Transformational Gardening

Disclaimer: Foraging can be fun, rewarding and provide health benefits. As a novice forager, I will be sharing my foraging experiences. However, in order to be safe, always consult with local foraging experts and guidebooks before beginning foraging. Children should learn to forage safely by being guided by experienced adults. Never ingest anything unless you are certain of the identification and safety of the plant.
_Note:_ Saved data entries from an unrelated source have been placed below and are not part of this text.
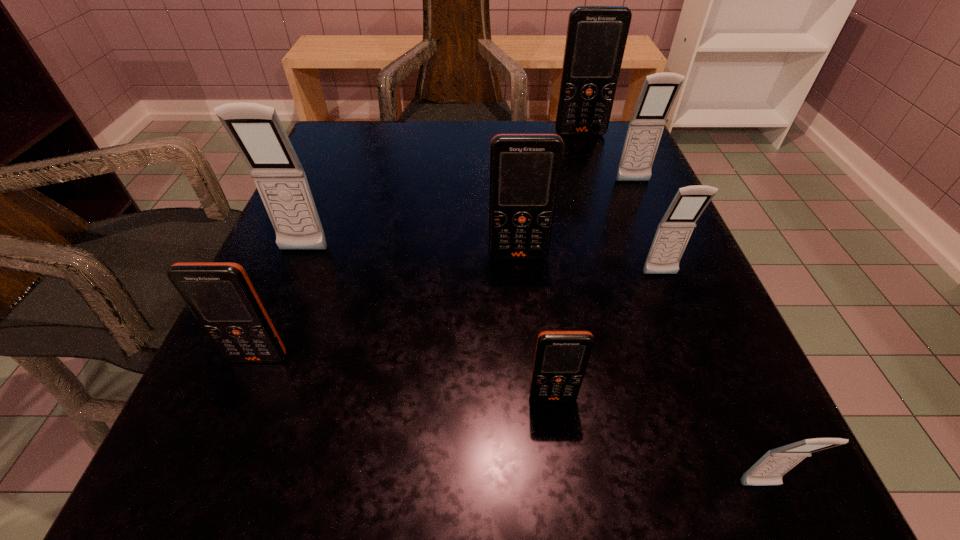 Where is `the farthest orange cellular telephone`? This screenshot has height=540, width=960. the farthest orange cellular telephone is located at coordinates (596, 38).

Where is `the farthest cellular telephone`? The image size is (960, 540). the farthest cellular telephone is located at coordinates (596, 38).

Where is `the leftmost gray cellular telephone`? The height and width of the screenshot is (540, 960). the leftmost gray cellular telephone is located at coordinates (256, 130).

Find the location of `the second farthest gray cellular telephone`. the second farthest gray cellular telephone is located at coordinates (256, 130).

Find the location of a particular element. the farthest gray cellular telephone is located at coordinates click(x=659, y=90).

Locate an element on the screen. Image resolution: width=960 pixels, height=540 pixels. the seventh nearest cellular telephone is located at coordinates (659, 90).

Locate an element on the screen. the third nearest orange cellular telephone is located at coordinates (525, 169).

The height and width of the screenshot is (540, 960). I want to click on the second nearest gray cellular telephone, so click(673, 233).

Locate an element on the screen. the fifth farthest object is located at coordinates (673, 233).

Where is `the sixth farthest object`? The width and height of the screenshot is (960, 540). the sixth farthest object is located at coordinates (220, 295). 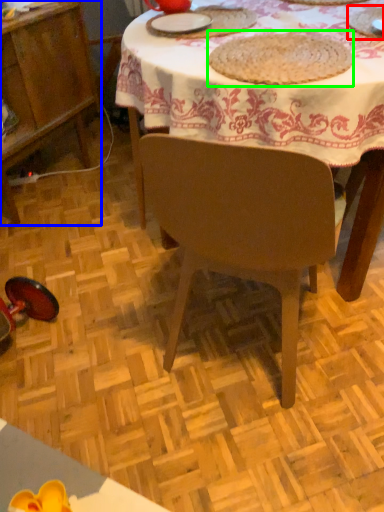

Some plant species are inedible and some are poisonous.

Southern Ground Cedar (Fan Clubmoss) (Diphasiastrum digitatum) (Synonyms: Lycopodium digitatum, Lycopodium flabelliforme): Images

Date Location Notes Images
April 15, 2011 Southeastern, New Hampshire Southern Ground Cedar and other members of the Clubmoss (Lycopodiaceae) family are not related to moss, but considered closely related to ferns. Members of this Genus (Diphasiastrum) have a tree-like structure with a main stem and side branches (although the stems are so weak that the plant lies along the ground) and the stalks with the cone-like structures called strobili have branches of equal length on each fork. Notice the leaves along the branch are the little spine-like structure lying nearly flat against the branch. Note: all of the images in this section are of Southern Ground Cedar.

Southern Ground Cedar can be distinguished from similar Clubmosses:
  • Northern Ground Cedar (Diphasiastrum complanatum) has only one or two strobili (cone-like structure) per stalk with Southern Ground Cedar has 2 to 4. Northern Ground Cedar has conspicuous annual bud constrictions near the tips of the branchlets. Southern Ground Cedar has no constrictions. Northern Ground Cedar has a straggly growth pattern, but you can see from the picture at the bottom right that the laternal (side) branches of Southern Ground Cedar align in the same plane giving it a more orderly, fan-like appearance.
  • Blue Ground Cedar (Deeproot Clubmoss) (Diphasiastrum tristachyum) has branches that are 4-angled (nearly square) in cross-section. It has a flat-topped growth form. The leaves on the top and underside of the branches are about the same size, while the underside leaves for both Southern Ground Cedar and Northern Ground Cedar are much small than the upper leaves. The plant tends to be blue-green in color. It has 3 to 4 strobili per stalk. The horizontal stem ground 2 or more inches underground, while the horizontal stem for Southern Ground Cedar grows at the ground level.
The strobili (cone-like structures) appear in the Fall and they contain spores that the plant can use to reproduce. Although the plant also spreads by rhizomes (horizontal underground stems).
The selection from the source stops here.